It is believed that the magnetic braking action arises because of eddy currents generated which create magnetic fields in opposition to the fields of the permanent magnets and in this regard it should be noted that the lower housing 22 is made of magnetic material. The exact mechanism of the magnetic braking provided by the magnetic rotor assembly is not completely understood. The beauty of the action of the magnetic rotor assembly is that the magnetic braking increases automatically as the rotational speed increases, which generates an increasing counter torque to the torque provided by the nozzles, presumably because more eddy currents are generated. Consequently the unit reaches an equilibrium rotational velocity and stays constant for a particular set of operating conditions.

From the foregoing description, it will be readily apparent that the construction of Figure I provides a convenient and economical arrangement for absorbing any excess heat produced by eddy currents generated in the electrically conductive sleeve 76 by the rotating magnets 72.

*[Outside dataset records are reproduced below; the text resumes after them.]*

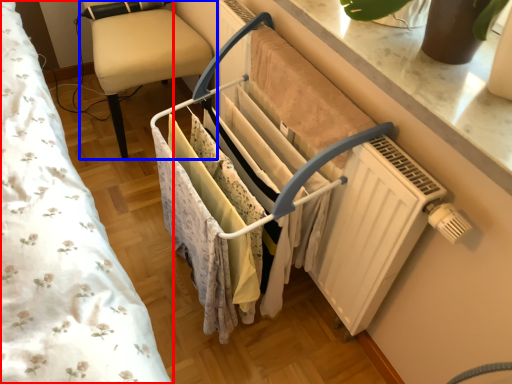 Question: Among these objects, which one is nearest to the camera, bed (highlighted by a red box) or furniture (highlighted by a blue box)?

Choices:
 (A) bed
 (B) furniture

Answer: (A) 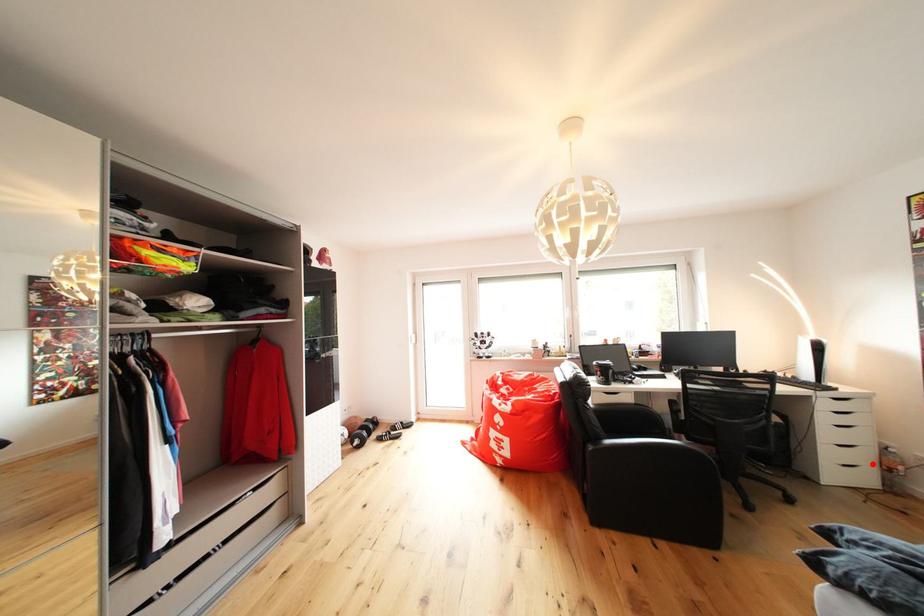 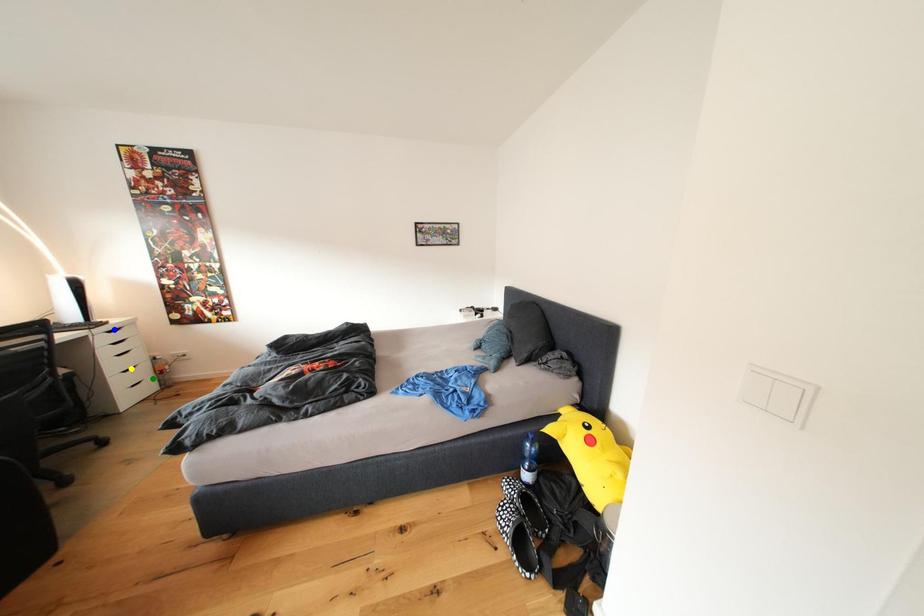 Question: I am providing you with two images of the same scene from different viewpoints. A red point is marked on the first image. You are given multiple points on the second image. Which spot in image 2 lines up with the point in image 1?

Choices:
 (A) green point
 (B) yellow point
 (C) blue point

Answer: (A) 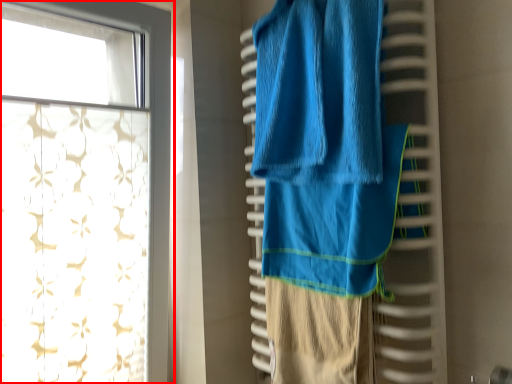 Question: From the image's perspective, what is the correct spatial positioning of curtain (annotated by the red box) in reference to towel?

Choices:
 (A) above
 (B) below

Answer: (B) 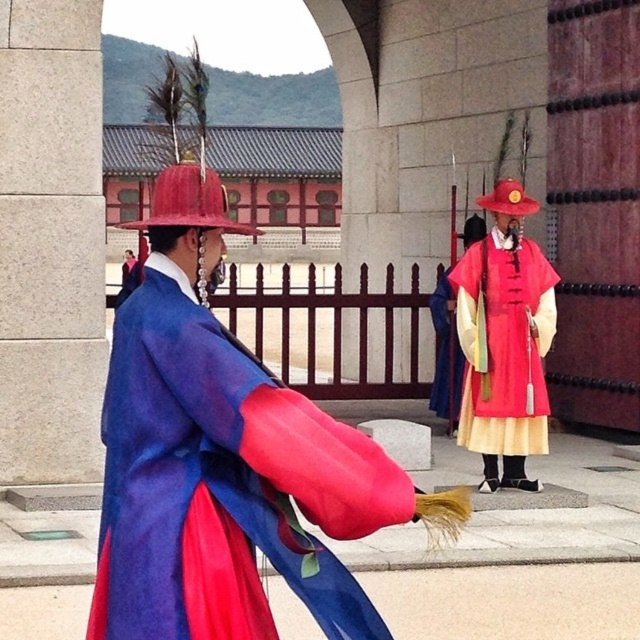 Is matte blue silk robe at center to the left of matte red and yellow robe at center from the viewer's perspective?

Yes, matte blue silk robe at center is to the left of matte red and yellow robe at center.

Between point (186, 579) and point (534, 390), which one is positioned in front?

Point (186, 579) is in front.

Which is in front, point (120, 461) or point (456, 310)?

Point (120, 461)

Find the location of a particular element. matte blue silk robe at center is located at coordinates pos(221,483). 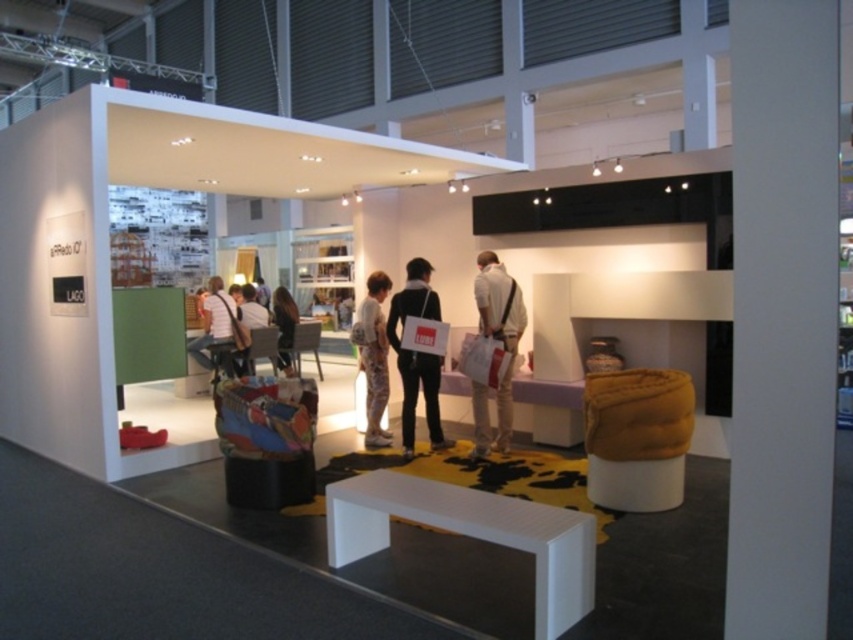 Question: Does white smooth pillar at center appear on the right side of white textured dress at center?

Choices:
 (A) no
 (B) yes

Answer: (B)

Question: Is white fabric chair at center positioned in front of white fabric shirt at center?

Choices:
 (A) yes
 (B) no

Answer: (A)

Question: Which of the following is the closest to the observer?

Choices:
 (A) (293, 301)
 (B) (267, 317)
 (C) (479, 300)

Answer: (C)

Question: Estimate the real-world distances between objects in this image. Which object is closer to the white fabric bag at center?

Choices:
 (A) white fabric chair at center
 (B) white fabric shirt at center
 (C) white smooth pillar at center
 (D) matte black bag at center

Answer: (D)

Question: Which point is farther to the camera?

Choices:
 (A) white fabric bag at center
 (B) brown fabric bag at center
 (C) white fabric chair at center
 (D) white textured dress at center

Answer: (B)

Question: Is white fabric bag at center closer to camera compared to matte black bag at center?

Choices:
 (A) yes
 (B) no

Answer: (B) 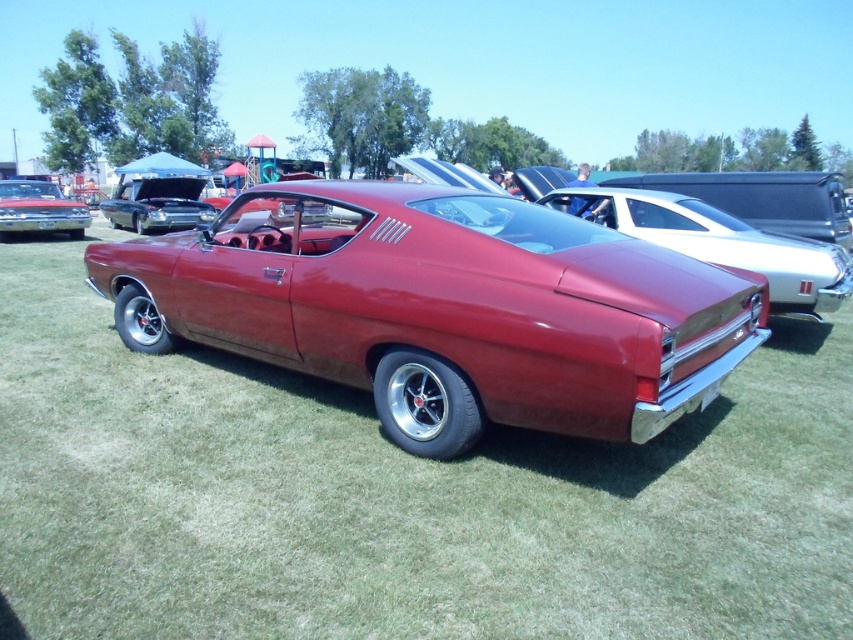 Question: Which point is closer to the camera?

Choices:
 (A) (161, 186)
 (B) (711, 554)
 (C) (798, 259)

Answer: (B)

Question: Is glossy red car at center smaller than glossy metallic car at center?

Choices:
 (A) no
 (B) yes

Answer: (B)

Question: Which of the following is the closest to the observer?

Choices:
 (A) glossy red car at center
 (B) shiny red car at center
 (C) glossy metallic car at center
 (D) shiny chrome car at upper left

Answer: (B)

Question: Is glossy red car at center further to camera compared to shiny red car at upper left?

Choices:
 (A) yes
 (B) no

Answer: (B)

Question: Which point appears closest to the camera in this image?

Choices:
 (A) (596, 472)
 (B) (643, 419)
 (C) (59, 216)
 (D) (175, 209)

Answer: (B)

Question: Does shiny red car at center appear on the right side of shiny chrome car at upper left?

A further embodiment of this invention is illustrated in FIGS. 2 and 3 designated generally by reference numerals 120. In this embodiment, a stationary hollow housing 122 is provided having an upper inlet housing 123 defining a passageway 124 for introducing high pressure fluids into the interior of the stationary housing 122. Upper housing 123 is secured to stationary housing 122 by an assembly ring 125 which has a downwardly facing shoulder 125a engaging an upwardly facing shoulder 123a on the inlet housing 123 and is threadably engaged with threads 122a formed on the top end of the stationary housing 122.

A seal element 126 constructed in substantially the same manner as the seal element 30 of Figure 1 is mounted within a counterbore 122b formed in the stationary housing 122 and is clamped in position by the assembly ring 125. A downwardly projecting protuberance 123b is provided on the bottom end of the inlet housing 123 and projects into a counterbore 126a formed in the top end of the seal element 126 and is sealed by seal 128.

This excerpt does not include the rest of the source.